Fully SIMD vectorised RICH photon reconstruction
Builds on LHCb!933 (merged) and Lbcom!190 (merged)
Firstly I have, as in Lbcom, retired the runtime CPU capabilities detection and dispatching code. Instead I simply rely on the build platform settings to determine the SIMD level. This is necessary to allow the use of SIMD (Vc
) types more generally, rather than in very localised places.
Second, I have added new development algorithms to start fully vectorising the RICH reconstruction. So far these are
-
A pixel algorithm that takes the scalar information and summarises it into SIMD TES data objects. Longer term this algorithm might well be retired itself, as once everything is based on SIMD types the first step making the scalar versions can be removed.

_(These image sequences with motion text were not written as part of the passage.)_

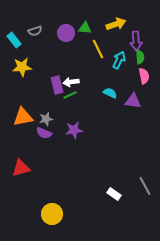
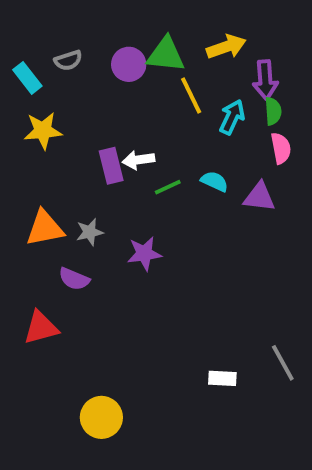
green triangle: (85, 28) -> (166, 55), size x1.5
green line: (70, 95) -> (168, 187), moved
purple semicircle: (44, 133) -> (74, 279), moved
white rectangle: (114, 194) -> (222, 378), turned -32

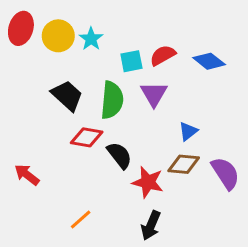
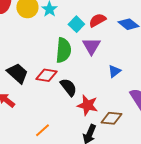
cyan square: (131, 61) -> (76, 24), turned -35
black trapezoid: (67, 96) -> (17, 73), moved
brown diamond: (184, 164) -> (111, 118), moved

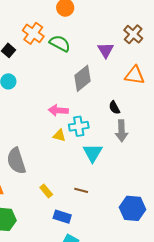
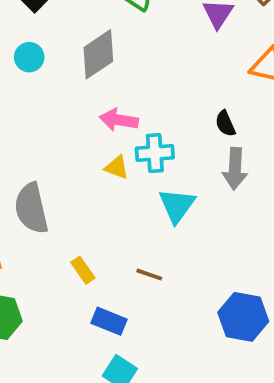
gray diamond: (83, 78) -> (98, 54), moved

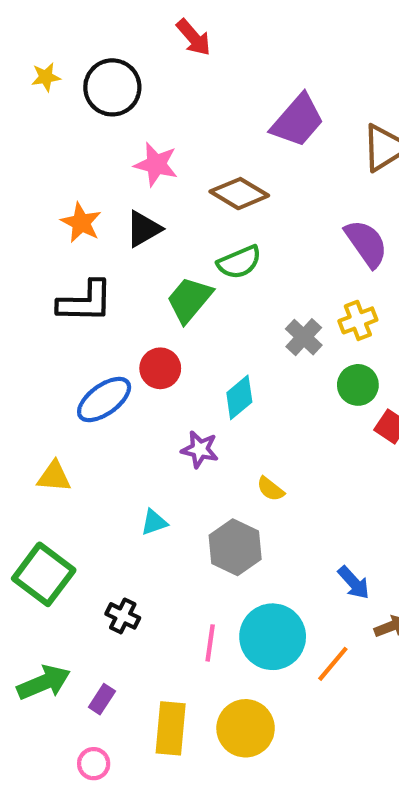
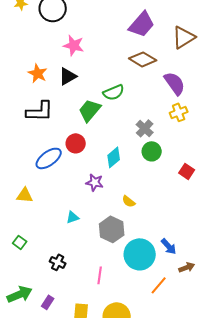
brown diamond: (239, 194) -> (143, 59), moved
yellow cross: (358, 320) -> (179, 112), moved
green circle: (358, 385) -> (152, 151), moved
green square: (44, 574) -> (20, 242), size x0.5
cyan circle: (273, 637) -> (140, 254), moved

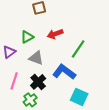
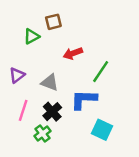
green triangle: (27, 37) -> (32, 36), moved
blue L-shape: (64, 72) -> (84, 99), turned -35

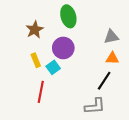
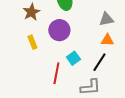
cyan square: (53, 67) -> (73, 58), moved
red line: (41, 92) -> (56, 73), moved

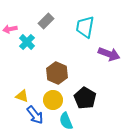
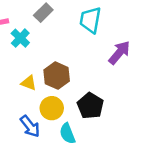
purple arrow: (109, 54) -> (119, 53), turned -70
yellow triangle: (22, 96) -> (29, 83), moved

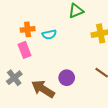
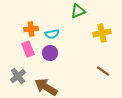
purple circle: (67, 78) -> (50, 53), moved

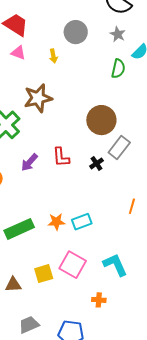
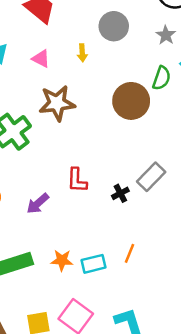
pink triangle: (18, 53) -> (41, 59), moved
brown circle: (101, 120) -> (131, 101), moved
purple arrow: (29, 162) -> (38, 204), moved
orange line: (132, 206) -> (129, 253), moved

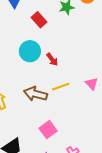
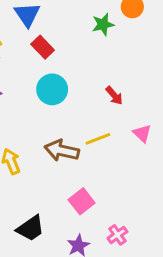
red rectangle: (39, 20) -> (43, 47), moved
red arrow: (52, 59) -> (114, 96), moved

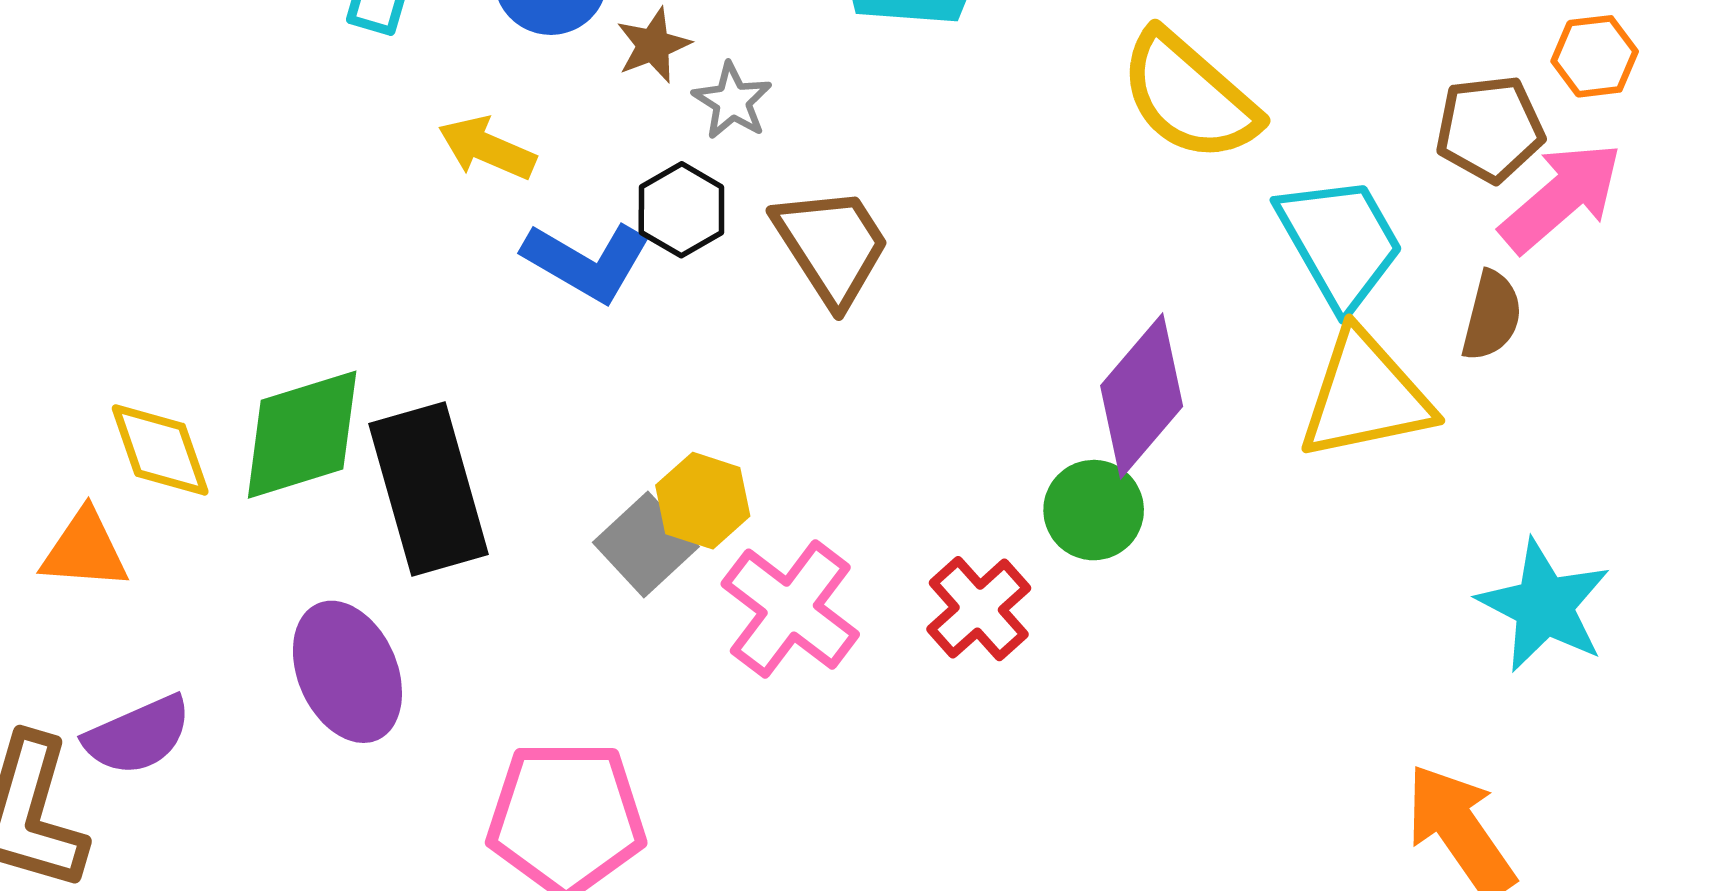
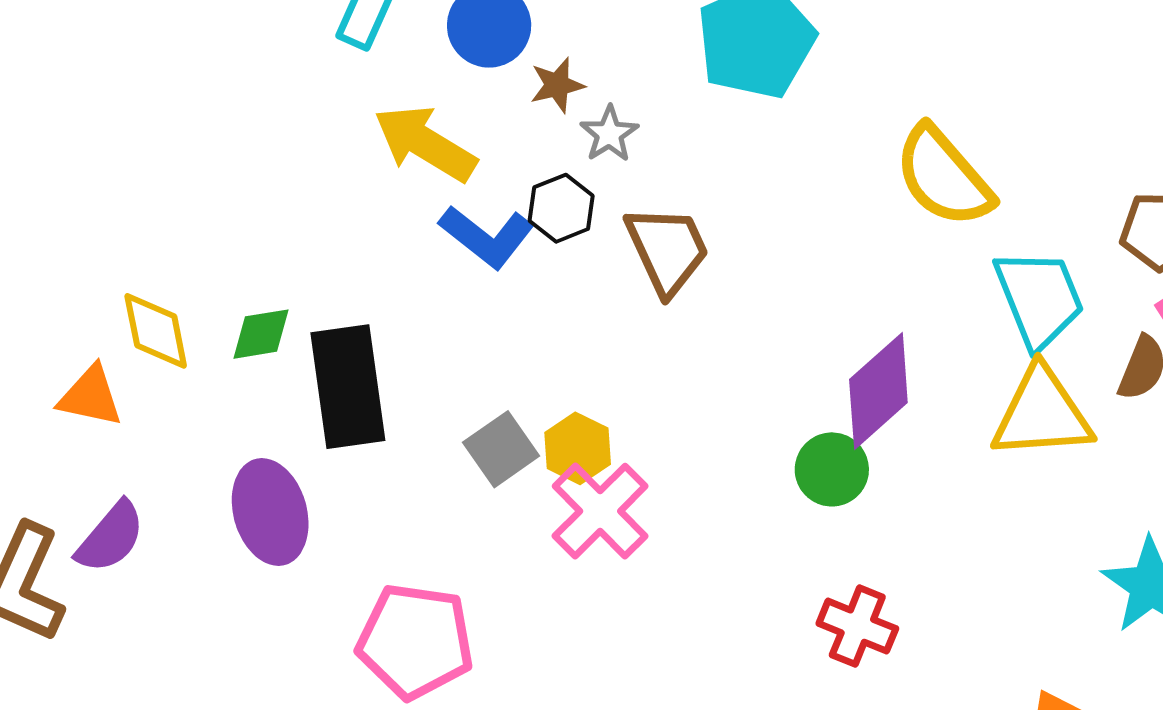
yellow arrow: (487, 148) -> (425, 143), size x1.5
green diamond: (302, 435) -> (261, 334), size x0.6
yellow hexagon: (703, 501) -> (578, 448), moved
red cross: (979, 609) -> (857, 626), moved, turned -34
purple semicircle: (138, 735) -> (111, 537), turned -34

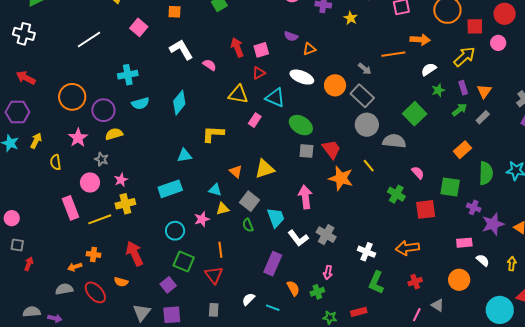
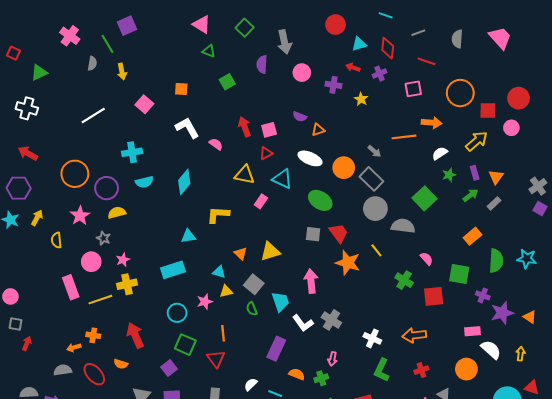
green ellipse: (301, 125) -> (320, 200), moved
white semicircle: (483, 260) -> (491, 350), size x1.5
orange semicircle: (293, 288) -> (297, 374), turned -42

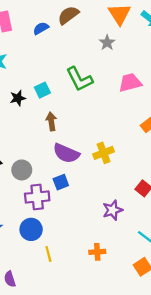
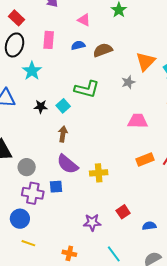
blue semicircle: (41, 28) -> (78, 45), moved
green L-shape: (79, 79) -> (87, 89), moved, turned -65
cyan square: (42, 90) -> (63, 106), turned -32
yellow line: (48, 254) -> (28, 243), turned -72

For the moment though its useful to have both scalar and SIMD versions.
-
An (almost) fully SIMD vectorised (using
Vc
andGenVector
types) quartic photon reconstruction algorithm is provided. -
An (almost) fully SIMD vectorised version of the photon pixel probability (the next in line after the quartic algorithm).
I say almost in 2. and 3. as there are a few places where I have had to resort back to scalar loops over the SIMD types to perform some calculations, where I have yet to see any obvious way to do it fully vectorised. Generally this happens for instance when I have to follow a pointer to say a mirror segment, for each 'scalar' photon.
The results so far are looking quite good. For an SSE4.2 build (the default) I get
RichPhotonRecoLong | 27.060 | 27.468 | 0.311 218.9 25.96 | 1000 | 27.469 |
RichPredPixelSignalLong | 2.750 | 2.686 | 0.036 20.0 2.38 | 1000 | 2.687 |
RichSIMDPhotonRecoLong | 14.220 | 14.168 | 0.194 110.1 12.99 | 1000 | 14.169 |
RichSIMDPredPixelSignalLong | 1.690 | 1.621 | 0.027 11.9 1.41 | 1000 | 1.622 |
where the first two are the scalar versions and the last two the SIMD (SSE4.2).
If I instead build my stack allowing AVX2+FMA
I get
RichPhotonRecoLong | 23.100 | 22.873 | 0.263 184.1 21.60 | 1000 | 22.874 |
RichPredPixelSignalLong | 2.310 | 2.301 | 0.032 15.6 2.03 | 1000 | 2.302 |
RichSIMDPhotonRecoLong | 8.160 | 8.508 | 0.140 63.5 7.60 | 1000 | 8.508 |
RichSIMDPredPixelSignalLong | 1.370 | 1.473 | 0.027 10.6 1.22 | 1000 | 1.474 |
So the factor 2 increase in the SIMD vector size (4 to 8 floats) is seen. Its not quite perfect, but I have ideas as to why this is... ( Note the scalar version for AVX2+FMA is already faster, as it is able to gain from the FMA part...).